Sayangnya, Agus belum membeberkan terkait temuan-temuan hasil penyelidikan kasus ini. Namun demikian, pihaknya pasti bakal mendalami segala pelanggaran hukum terkait dengan penanganan Covid-19 di Indonesia.
Karena itu bagi masyarakat yang merasa menjadi korban kartel kremasi jenazah untuk melaporkan diri ke pihak berwajib. “Mari kita bergandengan tangan untuk membantu meringankan beban dari masyarakat dari tindakan oknum yang mencari keuntungan di tengah pandemi Covid-19,\" katanya.
Diketahui isu kartel kremasi tengah menjadi masyarakat di jagat media sosial. Bahkan seorang pengacara, Hotman Paris melalui akun Instagramnya mengungkap korban dipatok tarif senilai Rp80 juta untuk biaya kremasi, yang mana sebelum pandemi Covid-19 hanya sekitar Rp7 juta saja.
“Ada warga yang mengadu, untuk biaya peti jenazah itu Rp25 juta, transportasi Rp7,5 juta, biaya kremasi Rp45 juta, dan lain-lain itu Rp2,5 juta. Maka jika ditotal, korban ini harus bayar Rp80 juta hanya untuk kremasi,\" ujar Hotman Paris dalam akun @hotmanparisofficial, Selasa (20/7).
Sementara itu, Pembina Yayasan Daya Besar Krematorium Cilincing, Jakarta Utara, Jusuf Hamka menegaskan biaya kremasi jenazah Covid-19 hanya Rp7 juta.
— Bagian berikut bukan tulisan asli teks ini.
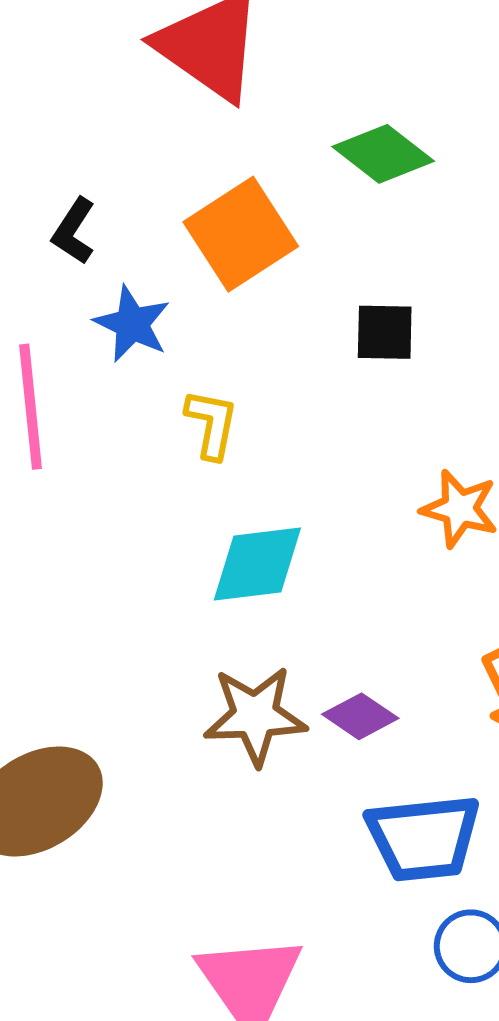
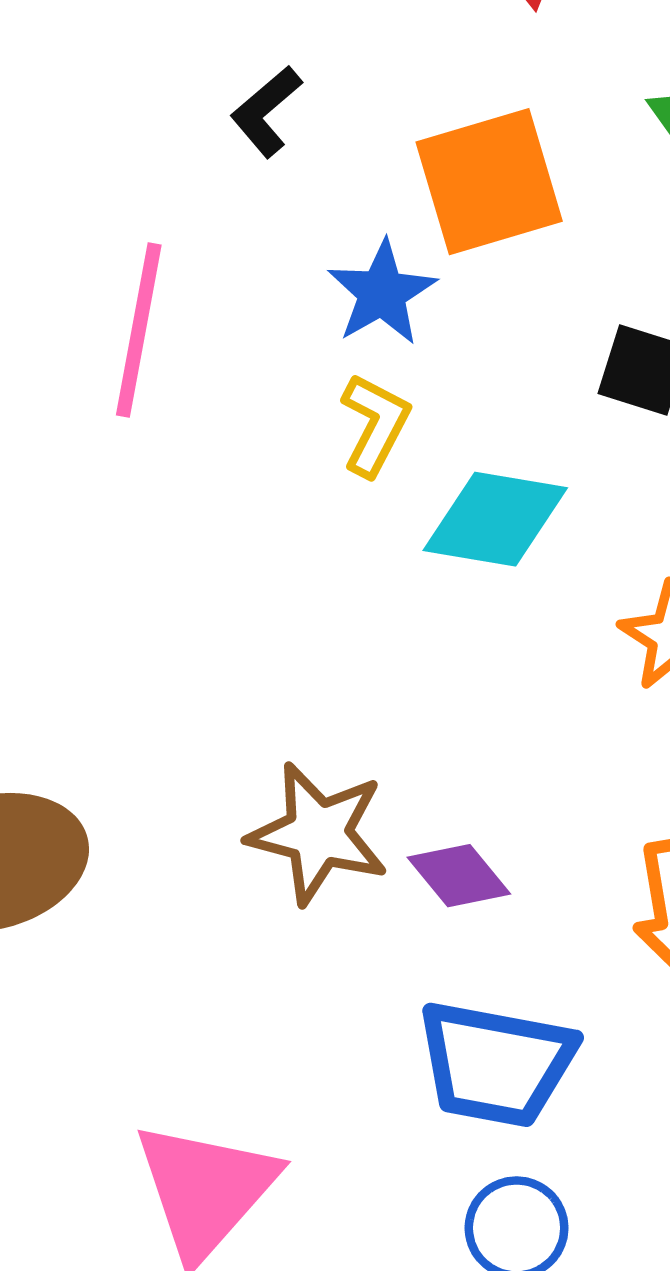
blue star: (132, 324) -> (382, 293), moved
cyan diamond: (257, 564) -> (495, 519), moved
“Bila ada yang tidak mampu, warga bisa memperoleh pelayanan kremasi gratis. Syaratnya memiliki Kartu Tanda Penduduk (KTP) Provinsi DKI Jakarta dan surat keterangan tidak mampu dari kelurahan atau membawa surat dari Kelenteng Kim Tek Ie/Vihara Dharma Bhakti di Petak Sembilan,\" kata Jusuf Hamka.
Dia menambahkan, biaya Rp7 juta itu adalah paket kremasi saat ada Covid-19. Sebelum ada Covid-19, sebenarnya tarifnya bisa lebih murah. Sebab, lanjutnya, pekerja Krematorium Cilincing tidak perlu melakukan pengurusan jenazah pada malam hari. Tapi hanya saat siang hari saja. “Karena ada Covid-19, pekerja kami mengerjakannya malam. Dipisah antara jenazah Covid-19 dan non Covid-19. Jadi dobel kerjanya pagi dan malam,\" imbuh Jusuf.